Конечно, может быть, если бы не его смерть, меня бы никогда не зачали. Моему отцу не нужен был бы ребенок, любой ребенок, чтобы выдать его замуж за Моретти в знак доброй воли.
Легкий стук в дверь из комнаты заставляет меня вздрогнуть, и мои плечи взлетают к небу.
— Входи… — тихо говорю я с балкона.
Дверь приоткрывается, и в щель просовывается голова Ребела, и это сразу успокаивает мои нервы.
— Эй, могу я войти? — его взгляд на мгновение отвлекается, блуждая по комнате, будто он видит ее впервые.
В какой-то момент я чувствую себя, как животное в зоопарке. Запертое в клетке и недосягаемое.
— Да… — я возвращаюсь с балкона — моего любимого места — и кладу копию «В диких условиях» Килла на тумбочку, прежде чем сесть на кровать и подогнуть ноги под себя, скрестив их.
— Эм… — он смотрит вниз на свой телефон, стараясь не задерживать на мне взгляд слишком долго. — Килл хочет узнать, нужно ли тебе что-нибудь в магазине…
Мои глаза чуть не закатываются при упоминании имени Килла, при мысли о том, что ему интересно, нужно ли мне что-нибудь.
Можно сказать, что я обижена. Обижена, что мой мрачный тюремщик не завел разговор после того, как кончил на мою грудь прошлой ночью. И на мгновение я действительно подумала, что значу для него больше, чем просто способ снять напряжение, но он ясно дал понять свои намерения. Да, возможно, он сдерживался ради меня. В конце концов, он не переспал со мной, по-настоящему. Но хоть бы взглянул на меня еще раз, прежде чем выйти из комнаты после того, как оставил свой след на моем теле.

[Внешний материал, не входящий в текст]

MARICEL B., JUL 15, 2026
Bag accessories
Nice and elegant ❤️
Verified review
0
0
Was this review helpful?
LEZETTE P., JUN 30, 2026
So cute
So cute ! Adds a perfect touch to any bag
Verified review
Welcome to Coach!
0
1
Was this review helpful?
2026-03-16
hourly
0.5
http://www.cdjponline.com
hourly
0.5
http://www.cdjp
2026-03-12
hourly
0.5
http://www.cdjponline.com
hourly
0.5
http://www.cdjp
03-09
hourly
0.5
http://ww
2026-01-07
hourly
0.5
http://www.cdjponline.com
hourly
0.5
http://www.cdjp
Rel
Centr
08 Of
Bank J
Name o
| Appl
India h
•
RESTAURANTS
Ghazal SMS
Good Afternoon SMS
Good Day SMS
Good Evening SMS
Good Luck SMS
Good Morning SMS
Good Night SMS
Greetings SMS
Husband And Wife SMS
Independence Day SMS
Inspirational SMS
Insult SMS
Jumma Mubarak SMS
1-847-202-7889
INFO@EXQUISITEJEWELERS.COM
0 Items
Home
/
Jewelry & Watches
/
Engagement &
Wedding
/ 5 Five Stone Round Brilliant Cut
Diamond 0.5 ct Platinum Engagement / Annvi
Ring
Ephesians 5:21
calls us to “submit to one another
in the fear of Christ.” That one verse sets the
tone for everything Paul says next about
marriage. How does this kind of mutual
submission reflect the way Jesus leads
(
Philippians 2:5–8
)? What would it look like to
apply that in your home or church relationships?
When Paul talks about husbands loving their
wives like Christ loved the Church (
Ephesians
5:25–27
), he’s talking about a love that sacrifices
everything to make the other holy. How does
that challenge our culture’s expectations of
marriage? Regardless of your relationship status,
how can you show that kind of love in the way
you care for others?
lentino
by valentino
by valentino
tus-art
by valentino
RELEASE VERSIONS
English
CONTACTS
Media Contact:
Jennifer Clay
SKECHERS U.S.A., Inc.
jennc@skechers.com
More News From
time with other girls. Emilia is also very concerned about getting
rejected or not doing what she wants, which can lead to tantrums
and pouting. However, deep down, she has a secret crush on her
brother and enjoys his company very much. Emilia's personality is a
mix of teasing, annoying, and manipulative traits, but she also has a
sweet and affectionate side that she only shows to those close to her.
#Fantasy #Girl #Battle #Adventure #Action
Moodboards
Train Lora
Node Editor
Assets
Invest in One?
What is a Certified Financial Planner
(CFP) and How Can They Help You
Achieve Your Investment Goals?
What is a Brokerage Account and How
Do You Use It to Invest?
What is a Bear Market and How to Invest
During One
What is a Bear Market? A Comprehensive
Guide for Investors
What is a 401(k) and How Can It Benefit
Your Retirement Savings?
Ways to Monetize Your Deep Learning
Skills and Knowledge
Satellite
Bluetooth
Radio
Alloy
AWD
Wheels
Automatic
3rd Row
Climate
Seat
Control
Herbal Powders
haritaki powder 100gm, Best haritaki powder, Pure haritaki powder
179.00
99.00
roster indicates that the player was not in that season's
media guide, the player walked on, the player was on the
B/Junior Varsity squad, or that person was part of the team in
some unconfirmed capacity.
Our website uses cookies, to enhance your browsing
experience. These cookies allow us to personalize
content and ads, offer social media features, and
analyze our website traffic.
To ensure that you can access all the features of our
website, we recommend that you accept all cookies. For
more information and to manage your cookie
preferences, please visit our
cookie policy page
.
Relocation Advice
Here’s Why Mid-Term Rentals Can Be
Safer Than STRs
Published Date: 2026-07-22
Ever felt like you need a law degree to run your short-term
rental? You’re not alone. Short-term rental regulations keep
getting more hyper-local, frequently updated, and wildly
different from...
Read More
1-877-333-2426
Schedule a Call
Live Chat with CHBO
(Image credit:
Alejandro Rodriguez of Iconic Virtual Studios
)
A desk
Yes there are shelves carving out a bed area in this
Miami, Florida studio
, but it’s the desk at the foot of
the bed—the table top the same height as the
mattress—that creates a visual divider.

Томление зарождается между моих ног при воспоминании о том, как он размазывал свою сперму по моему языку большим пальцем — его рот приоткрыт, а глаза пристально смотрят на меня… Но нет. Я отмахиваюсь от этого и решаю позлить Килла любым способом, каким могу. Если мне суждено застрять здесь, то я могу хотя бы немного повеселиться.
— Да, мне нужны тампоны супер плюс.
— Я не буду говорить ему эту фигню!
Я фыркаю от смеха.
— Боже мой, повзрослей, — я протягиваю руку, злобно глядя на ошеломленное лицо Ребела. — Дай мне свой телефон.
Он бросает телефон мне в руку и скрипит зубами:
— Я, твою мать, за тобой слежу.
— Я даже не знаю, где нахожусь, придурок…
— Просто, — перебивает он, — …скажи Киллу, что тебе нужно. Он достаточно любезен, чтобы заехать куда-нибудь для тебя.
— О да, он настоящий джентльмен, — я опускаю взгляд на телефон Ребела, и тяжесть заполняет мою грудь, когда я читаю слова Килла.
Я с трудом сдерживаю улыбку, которая грозит появиться на моих губах, и набираю сообщение.
Я жду ответа Килла, наблюдая за тремя точками, которые то появляются, то исчезают, то снова появляются. Смех бурлит в моей груди, когда я представляю, как он читает это сообщение, стиснув челюсти, пока его глаза прожигают дыру в телефоне. Когда его ответ так и не приходит, я ухмыляюсь и возвращаю телефон Ребелу. Он смотрит на мой ответ, и его рот приоткрывается.
Теперь ты знаешь, что суровый Киллиан Брэдшоу проводит время с маленькой итальянской пленницей — дочерью врага.
Он ухмыляется и направляется к двери.